Livre :Économie du bien commun de Jean Tirole

Renforcer le rôle régulateur de l’État

Dossier : 300 ans des Ponts & ChausséesMagazine N°719 Novembre 2016
Par Jean TIROLE (73)

L’État pro­duc­teur est devenu État régu­la­teur. Alors nos économies ont besoin de règles et d’arbitres pour agir effi­cace­ment, en pre­mier lieu le droit à la con­cur­rence et des règles sec­to­rielles. Toute­fois le jeu con­cur­ren­tiel idéal n’est pas tou­jours pos­si­ble et alors la recherche du prix opti­mal est une tache ardue. Les travaux sur ce sujet ont valu à Jean TIROLE l’ob­ten­tion du prix Nobel. Quelques exem­ples : les indus­tries en réseaux , les plates-formes mul­ti­faces, la déci­sion de garder un ser­vice pub­lic, la santé 

Ton travail développe la conception d’un État régulateur.
Comment ce rôle de l’État a‑t-il émergé ?
L’État régulateur n’est-il pas un État faible ?

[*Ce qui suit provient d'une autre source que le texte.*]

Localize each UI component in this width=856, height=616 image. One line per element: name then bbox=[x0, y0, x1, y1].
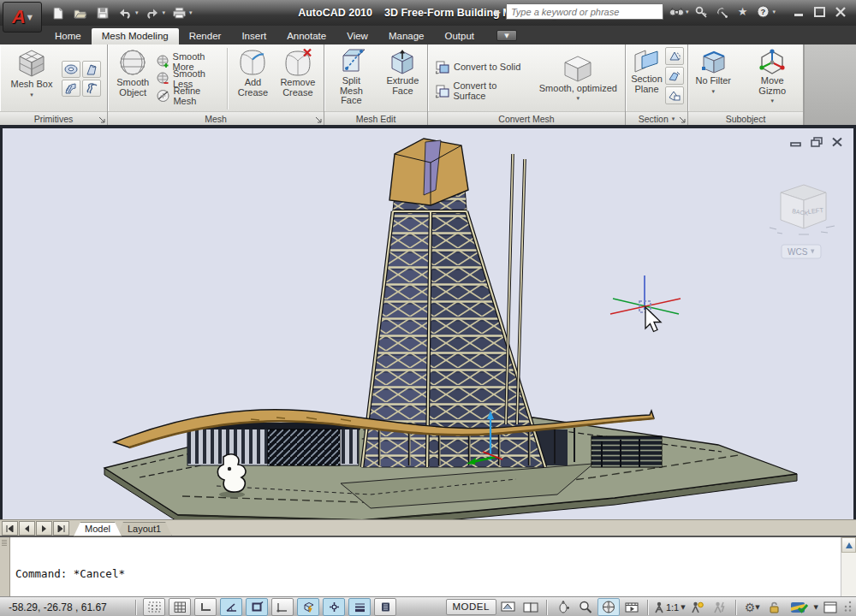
workspace-switching-button[interactable]: ⚙▼ bbox=[742, 599, 763, 615]
dynamic-input-toggle[interactable] bbox=[323, 598, 345, 616]
qat-menu-dropdown[interactable]: ▾ bbox=[189, 9, 193, 16]
help-dropdown[interactable]: ▾ bbox=[772, 9, 776, 15]
help-button[interactable]: ? bbox=[755, 5, 770, 19]
generate-section-button[interactable] bbox=[665, 86, 684, 104]
mesh-box-button[interactable]: Mesh Box ▾ bbox=[3, 47, 60, 110]
remove-crease-button[interactable]: Remove Crease bbox=[276, 47, 320, 110]
extrude-face-button[interactable]: Extrude Face bbox=[382, 47, 424, 110]
undo-dropdown[interactable]: ▾ bbox=[135, 9, 139, 16]
move-gizmo-button[interactable]: Move Gizmo ▾ bbox=[745, 47, 800, 110]
tab-home[interactable]: Home bbox=[45, 28, 92, 44]
drawing-restore-button[interactable] bbox=[811, 137, 823, 147]
smooth-less-button[interactable]: Smooth Less bbox=[156, 70, 223, 87]
add-jog-button[interactable] bbox=[665, 67, 684, 85]
annotation-visibility-button[interactable] bbox=[687, 599, 708, 615]
object-snap-tracking-toggle[interactable] bbox=[271, 598, 294, 616]
section-panel-dropdown-icon[interactable]: ▾ bbox=[672, 116, 675, 122]
no-filter-button[interactable]: No Filter ▾ bbox=[692, 47, 734, 110]
performance-tuner-button[interactable] bbox=[787, 599, 812, 615]
scroll-up-button[interactable] bbox=[841, 537, 856, 553]
snap-mode-toggle[interactable] bbox=[143, 598, 165, 616]
redo-dropdown[interactable]: ▾ bbox=[163, 9, 166, 16]
add-crease-button[interactable]: Add Crease bbox=[232, 47, 274, 110]
layout1-tab[interactable]: Layout1 bbox=[116, 522, 172, 536]
toolbar-lock-button[interactable] bbox=[764, 599, 785, 615]
command-window-grip[interactable] bbox=[0, 537, 10, 598]
plot-button[interactable] bbox=[170, 5, 187, 21]
resize-grip[interactable] bbox=[842, 600, 853, 615]
tab-first-button[interactable] bbox=[2, 521, 18, 536]
new-button[interactable] bbox=[50, 5, 67, 21]
fan-surface-icon bbox=[64, 82, 78, 94]
smooth-optimized-button[interactable]: Smooth, optimized ▾ bbox=[535, 53, 621, 105]
zoom-button[interactable] bbox=[575, 599, 596, 615]
subscription-button[interactable] bbox=[693, 5, 709, 19]
drawing-area[interactable]: BACK LEFT WCS bbox=[3, 128, 853, 519]
minimize-button[interactable] bbox=[793, 6, 806, 17]
search-input[interactable] bbox=[506, 3, 663, 20]
dynamic-ucs-toggle[interactable] bbox=[297, 598, 319, 616]
redo-button[interactable] bbox=[144, 5, 161, 21]
live-section-button[interactable] bbox=[665, 47, 684, 65]
search-button[interactable] bbox=[669, 5, 684, 19]
edge-surface-button[interactable] bbox=[82, 61, 101, 78]
drawing-canvas[interactable]: BACK LEFT WCS bbox=[3, 128, 853, 519]
refine-mesh-button[interactable]: Refine Mesh bbox=[156, 87, 223, 104]
tab-output[interactable]: Output bbox=[434, 28, 484, 44]
tab-mesh-modeling[interactable]: Mesh Modeling bbox=[92, 28, 179, 44]
tab-prev-button[interactable] bbox=[19, 521, 35, 536]
model-tab[interactable]: Model bbox=[74, 522, 122, 536]
annotation-autoscale-button[interactable] bbox=[710, 599, 730, 615]
object-snap-toggle[interactable] bbox=[246, 598, 268, 616]
lineweight-toggle[interactable] bbox=[348, 598, 371, 616]
open-button[interactable] bbox=[72, 5, 89, 21]
status-menu-dropdown[interactable]: ▼ bbox=[814, 604, 818, 611]
maximize-button[interactable] bbox=[813, 6, 827, 17]
ribbon-minimize-button[interactable]: ▼ bbox=[496, 30, 517, 41]
tab-manage[interactable]: Manage bbox=[378, 28, 435, 44]
polar-tracking-toggle[interactable] bbox=[220, 598, 242, 616]
show-motion-button[interactable] bbox=[621, 599, 642, 615]
drawing-close-button[interactable] bbox=[831, 137, 843, 147]
panel-expand-dart-icon[interactable] bbox=[315, 116, 322, 123]
annotation-scale-button[interactable]: 1:1 ▼ bbox=[654, 601, 686, 613]
tab-insert[interactable]: Insert bbox=[231, 28, 276, 44]
search-dropdown[interactable]: ▾ bbox=[686, 9, 689, 15]
clean-screen-button[interactable] bbox=[820, 599, 841, 615]
model-space-button[interactable]: MODEL bbox=[446, 599, 496, 615]
undo-button[interactable] bbox=[116, 5, 134, 21]
tab-next-button[interactable] bbox=[36, 521, 52, 536]
smooth-optimized-icon bbox=[562, 54, 593, 83]
quick-properties-toggle[interactable] bbox=[374, 598, 396, 616]
communication-center-button[interactable] bbox=[714, 5, 729, 19]
ortho-mode-toggle[interactable] bbox=[194, 598, 217, 616]
panel-expand-dart-icon[interactable] bbox=[98, 116, 105, 123]
section-plane-button[interactable]: Section Plane bbox=[629, 47, 664, 110]
panel-expand-dart-icon[interactable] bbox=[679, 116, 686, 123]
tabulated-surface-button[interactable] bbox=[82, 80, 101, 97]
quick-view-drawings-button[interactable] bbox=[498, 599, 519, 615]
convert-to-solid-button[interactable]: Convert to Solid bbox=[435, 58, 530, 75]
smooth-more-button[interactable]: Smooth More bbox=[156, 53, 223, 70]
infocenter-expand-icon[interactable]: ▶ bbox=[495, 8, 501, 16]
close-button[interactable] bbox=[834, 6, 847, 17]
tab-view[interactable]: View bbox=[336, 28, 378, 44]
save-button[interactable] bbox=[94, 5, 111, 21]
grid-display-toggle[interactable] bbox=[169, 598, 191, 616]
smooth-object-button[interactable]: Smooth Object bbox=[111, 47, 154, 110]
tab-annotate[interactable]: Annotate bbox=[276, 28, 336, 44]
tab-render[interactable]: Render bbox=[179, 28, 232, 44]
wcs-menu[interactable]: WCS bbox=[782, 245, 821, 258]
pan-button[interactable] bbox=[553, 599, 574, 615]
steering-wheel-button[interactable] bbox=[597, 598, 620, 616]
colonnade-building bbox=[185, 423, 360, 465]
drawing-minimize-button[interactable] bbox=[790, 137, 803, 147]
revolved-surface-button[interactable] bbox=[62, 61, 80, 78]
favorites-star-icon[interactable]: ★ bbox=[734, 5, 750, 19]
quick-view-layouts-button[interactable] bbox=[520, 599, 541, 615]
ruled-surface-button[interactable] bbox=[62, 80, 80, 97]
tab-last-button[interactable] bbox=[53, 521, 69, 536]
convert-to-surface-button[interactable]: Convert to Surface bbox=[435, 82, 530, 99]
split-mesh-face-button[interactable]: Split Mesh Face bbox=[328, 47, 375, 110]
application-menu-button[interactable]: A ▼ bbox=[3, 2, 42, 33]
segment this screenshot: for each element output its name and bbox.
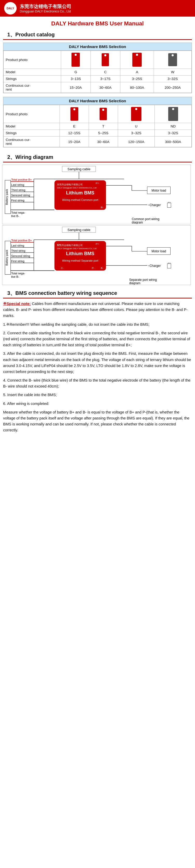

Je voudrais com­mencer par deux remar­ques lim­i­naires. Tout d’abord, nos économies ont besoin de règles et d’arbitres inci­tant les entre­pris­es à dévelop­per les biens et ser­vices sociale­ment souhaita­bles et à les pro­pos­er aux meilleures conditions. 

Ces règles inclu­ent tout d’abord le droit de la con­cur­rence, qui vise à réguler les accords inter­en­tre­pris­es ou les abus de posi­tion dom­i­nante ; ce droit est mis en œuvre par des régu­la­teurs tels que l’Autorité de la con­cur­rence en France ou la Com­mis­sion européenne. 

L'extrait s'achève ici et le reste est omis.